Un autre ensemble de questions se relie aux propriétés sémiotiques et temporelles des représentations produites par le système : devraient-elles être iconiques (c’est-à-dire ressembler à ce à quoi ils se réfèrent) ou symboliques (c’est-à-dire compter sur l'abstraction et les descriptions conventionnelles ou sur le langage) ? Devraient-elles se fonder sur des métaphores ? Devraient-elles être discrètes (par exemple des signaux binaires) ou continues (flux d'information continus) ? Étudier le comportement du conducteur peut également guider la manière dont ces représentations sont intégrées dans le véhicule (par exemple sur le tableau de bord, dans un affichage tête-haute, etc.) ou indiquer le timing de leur disponibilité (par exemple combien de temps à l'avance doit être produit un message d'alerte ?). De plus, une telle connaissance peut aider à déterminer les demandes attentionnelles du système, et la charge cognitive qu’il engendre chez son utilisateur (Fastreza et Haué, op. cité), sous réserve d’avoir préalablement déterminé un niveau « de base » de la charge de travail des conducteurs en situation réelle.

Ainsi, connaître et comprendre l’activité et le comportement du conducteur est une nécessité pour la conception et l'évaluation de systèmes d’aide à la conduite d’un véhicule. Cette connaissance est acquise à travers une grande variété d'approches méthodologiques, centrées sur l’analyse de l’activité et l'observation des conducteurs interagissant avec des systèmes nouveaux et existants, dans divers contextes. L’une des variables majeures orientant ces approches méthodologiques est le degré de contrôle que le chercheur peut avoir sur les interactions conducteur-véhicule et systèmes embarqués-environnement. Cette dimension peut être décrite sur un continuum allant du niveau de contrôle le plus élevé au niveau le plus faible :

Dans le cadre d’une recherche appliquée au développement et à l’évaluation d’un nouveau système d’aide à la conduite, le déroulement le plus communément adopté commence par une démarche expérimentale en environnement totalement contrôlé sur simulateur de conduite pour se terminer par des observations en situations réelles sur route ouverte. Le développement de tels systèmes procède bien souvent par phases itératives nécessitant notamment plusieurs expérimentations sur simulateur de conduite.

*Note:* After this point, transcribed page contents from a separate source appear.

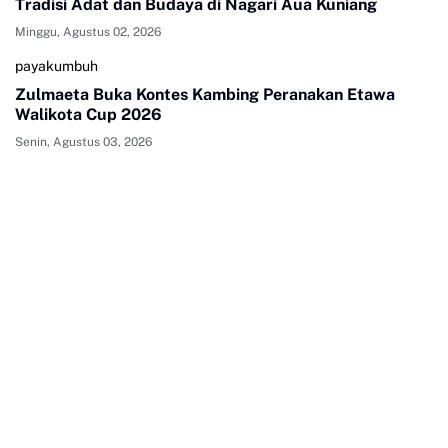
Tradisi Adat dan Budaya di Nagari Aua Kuniang
Minggu, Agustus 02, 2026
payakumbuh
Zulmaeta Buka Kontes Kambing Peranakan Etawa
Walikota Cup 2026
Senin, Agustus 03, 2026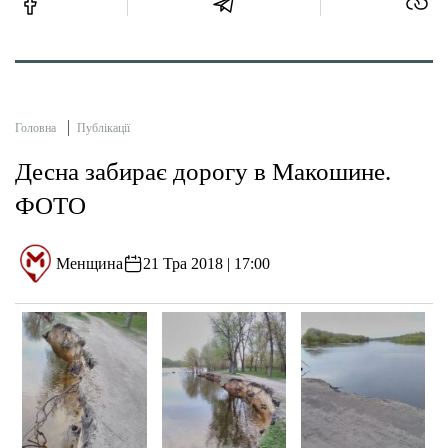
Головна
Публікації
Десна забирає дорогу в Макошине.
ФОТО
Менщина
21 Тра 2018 | 17:00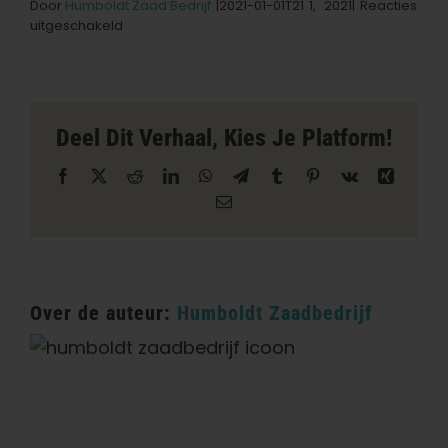
Door
Humboldt Zaad Bedrijf
|2021-01-01T21
1,
2021|
Reacties
voor
uitgeschakeld
Golden
Leaf
Store
in
Sherman
Deel Dit Verhaal, Kies Je Platform!
Oaks
Facebook
X
Reddit
LinkedIn
WhatsApp
Telegram
Tumblr
Pinterest
Vk
Xing
E-
mail
Over de auteur:
Humboldt Zaadbedrijf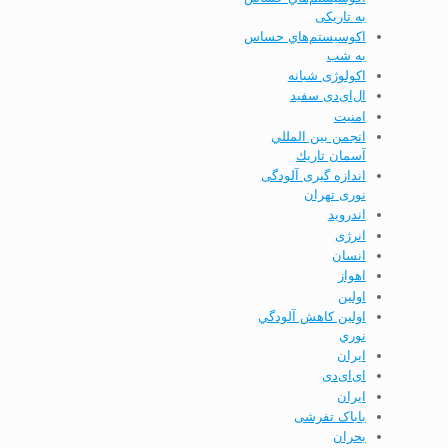
به تاریکی
اکوسیستم‌هاي حساس
به شب
اکولوژی شبانه
ال‌ای‌دی سفید
امنيت
انجمن بين المللي
آسمان تاريك
اندازه گیری آلودگی
نوری تهران
اندرويد
انرژی
انسان
اهواز
اولين
اولين كاهش آلودگي
نوري
ايران
ای‌ای‌دی
ایران
باباک تفرشی
بحران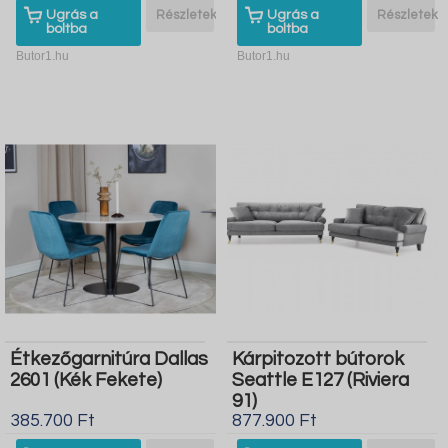
Ugrás a
Részletek
Ugrás a
Részletek
boltba
boltba
Butor1.hu
Butor1.hu
Étkezőgarnitúra Dallas
Kárpitozott bútorok
2601 (Kék Fekete)
Seattle E127 (Riviera
91)
385.700 Ft
877.900 Ft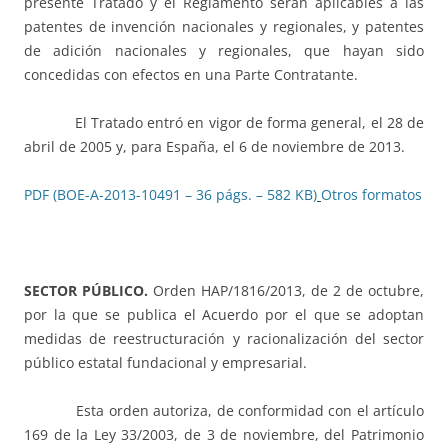
presente Tratado y el Reglamento serán aplicables a las
patentes de invención nacionales y regionales, y patentes
de adición nacionales y regionales, que hayan sido
concedidas con efectos en una Parte Contratante.
El Tratado entró en vigor de forma general, el 28 de
abril de 2005 y, para España, el 6 de noviembre de 2013.
PDF (BOE-A-2013-10491 – 36 págs. – 582 KB)
Otros formatos
SECTOR PÚBLICO.
Orden HAP/1816/2013, de 2 de octubre,
por la que se publica el Acuerdo por el que se adoptan
medidas de reestructuración y racionalización del sector
público estatal fundacional y empresarial.
Esta orden autoriza, de conformidad con el artículo
169 de la Ley 33/2003, de 3 de noviembre, del Patrimonio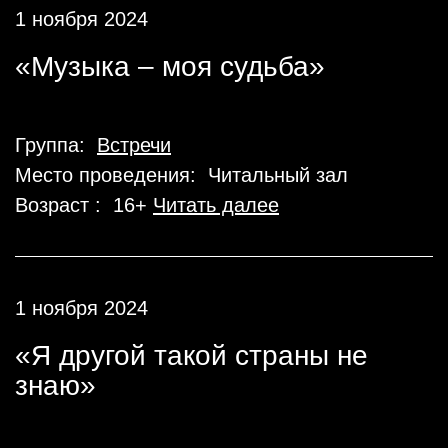
1 ноября 2024
«Музыка – моя судьба»
Группа:
Встречи
Место проведения: Читальный зал
Возраст : 16+
Читать далее
1 ноября 2024
«Я другой такой страны не
знаю»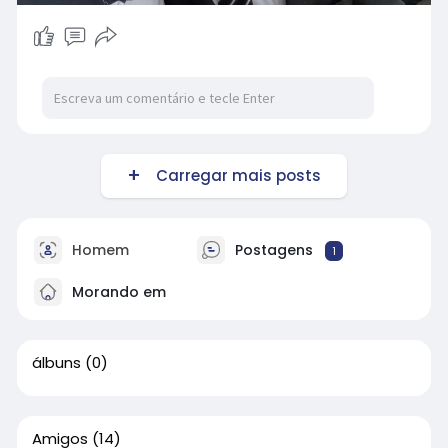
Carregar mais posts
Homem
Postagens
1
Morando em
álbuns
(0)
Amigos
(14)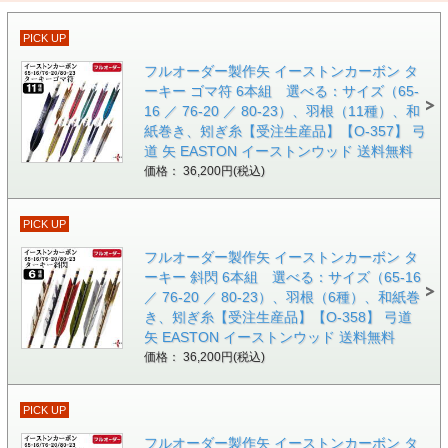
PICK UP
フルオーダー製作矢 イーストンカーボン タ
ーキー ゴマ符 6本組 選べる：サイズ（65-
16 ／ 76-20 ／ 80-23）、羽根（11種）、和
紙巻き、矧ぎ糸【受注生産品】【O-357】 弓
道 矢 EASTON イーストンウッド 送料無料
価格： 36,200円(税込)
PICK UP
フルオーダー製作矢 イーストンカーボン タ
ーキー 斜閃 6本組 選べる：サイズ（65-16
／ 76-20 ／ 80-23）、羽根（6種）、和紙巻
き、矧ぎ糸【受注生産品】【O-358】 弓道
矢 EASTON イーストンウッド 送料無料
価格： 36,200円(税込)
PICK UP
フルオーダー製作矢 イーストンカーボン タ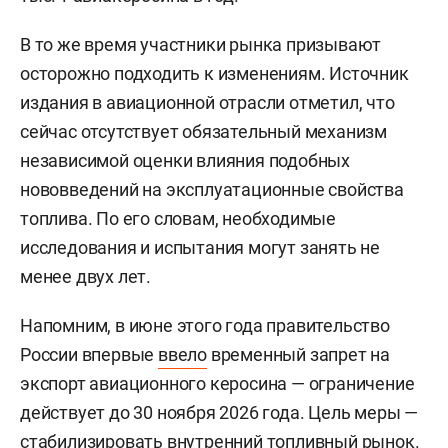
В то же время участники рынка призывают
осторожно подходить к изменениям. Источник
издания в авиационной отрасли отметил, что
сейчас отсутствует обязательный механизм
независимой оценки влияния подобных
нововведений на эксплуатационные свойства
топлива. По его словам, необходимые
исследования и испытания могут занять не
менее двух лет.
Напомним, в июне этого года правительство
России впервые
ввело
временный запрет на
экспорт авиационного керосина — ограничение
действует до 30 ноября 2026 года. Цель меры —
стабилизировать внутренний топливный рынок.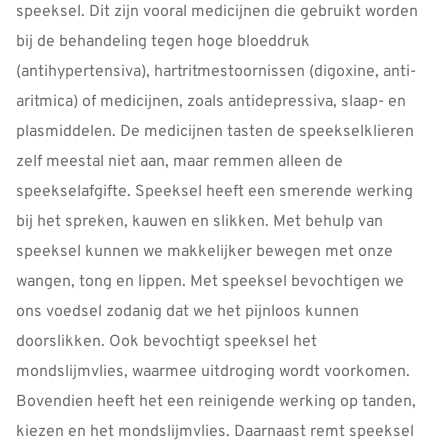
speeksel. Dit zijn vooral medicijnen die gebruikt worden
bij de behandeling tegen hoge bloeddruk
(antihypertensiva), hartritmestoornissen (digoxine, anti-
aritmica) of medicijnen, zoals antidepressiva, slaap- en
plasmiddelen. De medicijnen tasten de speekselklieren
zelf meestal niet aan, maar remmen alleen de
speekselafgifte. Speeksel heeft een smerende werking
bij het spreken, kauwen en slikken. Met behulp van
speeksel kunnen we makkelijker bewegen met onze
wangen, tong en lippen. Met speeksel bevochtigen we
ons voedsel zodanig dat we het pijnloos kunnen
doorslikken. Ook bevochtigt speeksel het
mondslijmvlies, waarmee uitdroging wordt voorkomen.
Bovendien heeft het een reinigende werking op tanden,
kiezen en het mondslijmvlies. Daarnaast remt speeksel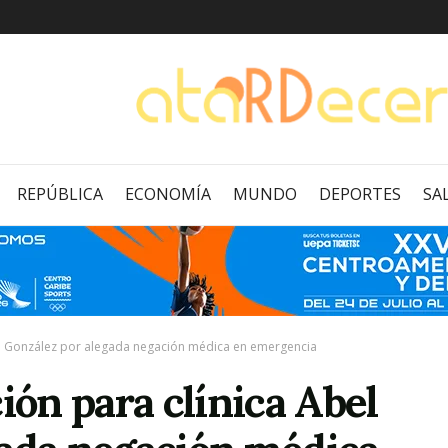
REPÚBLICA
ECONOMÍA
MUNDO
DEPORTES
SA
bel González por alegada negación médica en emergencia
ión para clínica Abel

Nous ajouterons à cette démarche de développement une étape préalable qui nous paraît indispensable : les analyses de l’activité du conducteur en situation réelle. Outre la connaissance du milieu dans lequel l’activité de conduite sera réalisée, cette étape permet de déterminer les besoins réels explicites ou implicites face à une ou des situations données et de situer le contexte dans lequel le système développé sera utilisé.

Dans le chapitre suivant, nous exposerons brièvement les spécificités de chaque environnement évoqué précédemment. Nous traitons plus longuement la simulation de conduite pour terminer par la présentation du simulateur dynamique de camion de Renault Trucks – qui a servi de moyen expérimental pour l’évaluation des systèmes étudiés dans cette thèse.

Compte tenu de l’implication de la charge de travail dans le fonctionnement humain et de sa variabilité en fonction des contextes dans lequel s’exerce une activité finalisée, le dernier chapitre de cette partie méthodologique sera consacré aux problèmes liés à son évaluation.